[[ Data excerpts, beginning ]]

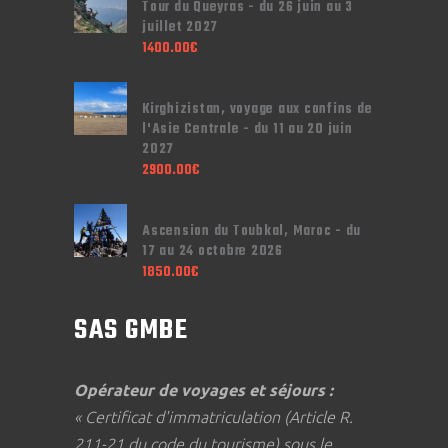
Tour du Queyras - du 26 juin au 3
juillet 2027
1400.00
€
Kirghizistan, voyage aux confins de
l'Asie Centrale - du 11 au 20 juin
2027
2900.00
€
Ascension du Toubkal, Maroc - du
17 au 24 octobre 2026
1850.00
€
SAS GMBE
Opérateur de voyages et séjours :
« Certificat d'immatriculation (Article R.
211-21 du code du tourisme) sous le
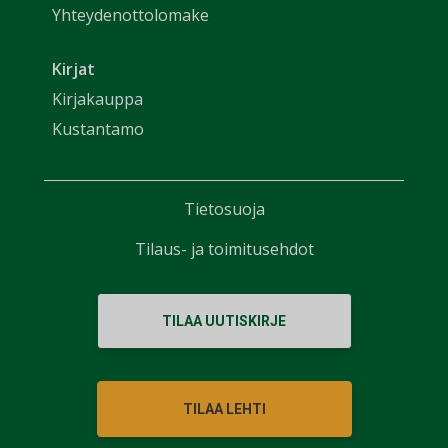
Yhteydenottolomake
Kirjat
Kirjakauppa
Kustantamo
Tietosuoja
Tilaus- ja toimitusehdot
TILAA UUTISKIRJE
TILAA LEHTI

[[ Data excerpts, end ]]

• Work required: Copy all of the entries verbatim, leaving out any pictures they contain.

• Expected answer:
Tour du Queyras - du 26 juin au 3
juillet 2027
1400.00
€
Kirghizistan, voyage aux confins de
l'Asie Centrale - du 11 au 20 juin
2027
2900.00
€
Ascension du Toubkal, Maroc - du
17 au 24 octobre 2026
1850.00
€
SAS GMBE
Opérateur de voyages et séjours :
« Certificat d'immatriculation (Article R.
211-21 du code du tourisme) sous le
Yhteydenottolomake
Kirjat
Kirjakauppa
Kustantamo
Tietosuoja
Tilaus- ja toimitusehdot
TILAA UUTISKIRJE
TILAA LEHTI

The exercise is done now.